For customers contemplating a transition from a legacy bank to a digital-first one, several factors warrant consideration:
  • Available financial products -Evaluate the range of financial products offered, such as checking accounts and money transfer platforms, and how well they align with your needs.
  • ATM prevalence and accessibility -Consider the availability and accessibility of ATMs, as this can impact the ease of accessing funds.
  • Fees and fine print -Be aware of any existing fees or fine print charges, especially regarding overdrafts.
  • Interest rates -Assess the rates available for interest-bearing accounts to maximize potential returns.
  • Financial education and budgeting features -Consider whether the platform provides financial education or budgeting features that align with your preferences.
Also, prospective neobank customers should gauge their comfort level with using technology platforms. Factors to consider include a willingness to download another app, comfort with sharing financial data with the platform, and preference for online-only customer service versus in-person support.
Given concerns about the stability of the European neobank market, it's crucial to consider what happens if a neobank faces financial challenges. The status of federally insured accounts becomes a paramount consideration.
Customers should verify that the neobank is recognized by the Federal Deposit Insurance Corporation (FDIC) or, for international residents, protected by entities like the Financial Services Compensation Scheme (FSCS) to ensure a degree of security for deposited funds in mobile apps or online accounts.

Neobanks - FAQ

Is A Neobank A Fintech?

A neobank is a fintech company that provides financial services through a mobile app or website, including checking and savings accounts, budgeting tools, and cash advances. They typically appeal to customers looking for flexibility, convenience, and transparency in their banking.

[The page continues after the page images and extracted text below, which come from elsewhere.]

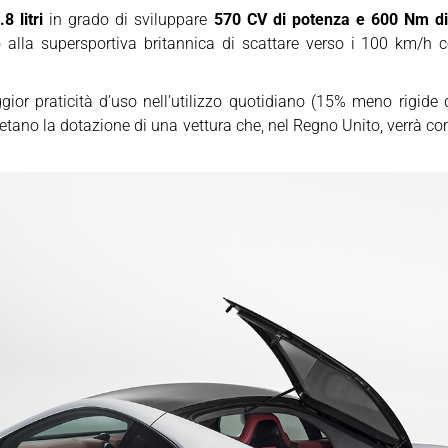
8 litri
in grado di sviluppare
570 CV di potenza e 600 Nm d
alla supersportiva britannica di scattare verso i 100 km/h 
or praticità d’uso nell’utilizzo quotidiano (15% meno rigide d
etano la dotazione di una vettura che, nel Regno Unito, verrà co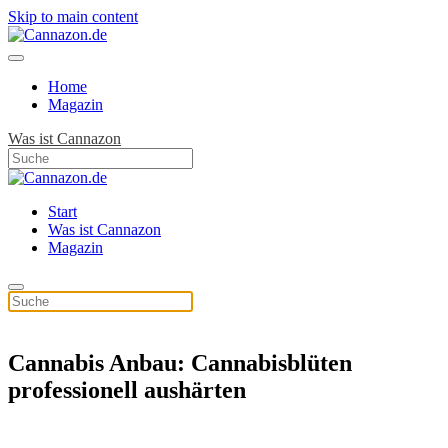
Skip to main content
Home
Magazin
Was ist Cannazon
Start
Was ist Cannazon
Magazin
Cannabis Anbau: Cannabisblüten
professionell aushärten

What Is The Difference Between Fintech And Neobanks?

Neobanks is a fintech firm that only works in the banking industry and provides digital banking services without physical branches. Neobanks are part of the broader “fintech” landscape, which includes various tech-driven financial services.

Who Started Neobank?

Neobank founder and technologist Anne Boden talks about the changes in the banking landscape that prompted her to start a new institution from the ground up. The British digital challenger Starling Bank has attracted much attention since its launch in 2014, given its audacious start with a full banking license.

Wrapping Up

It is clear that the innovative strategy of neobanks, which is characterized by user-friendly interfaces and lower fees, is having an impact on how people interact with their finances. Learning about the internal processes of neobanks is crucial for adjusting to the ever-changing landscape of digital banking, whether you're looking for the ease of online transactions or thinking about leaving traditional banking altogether.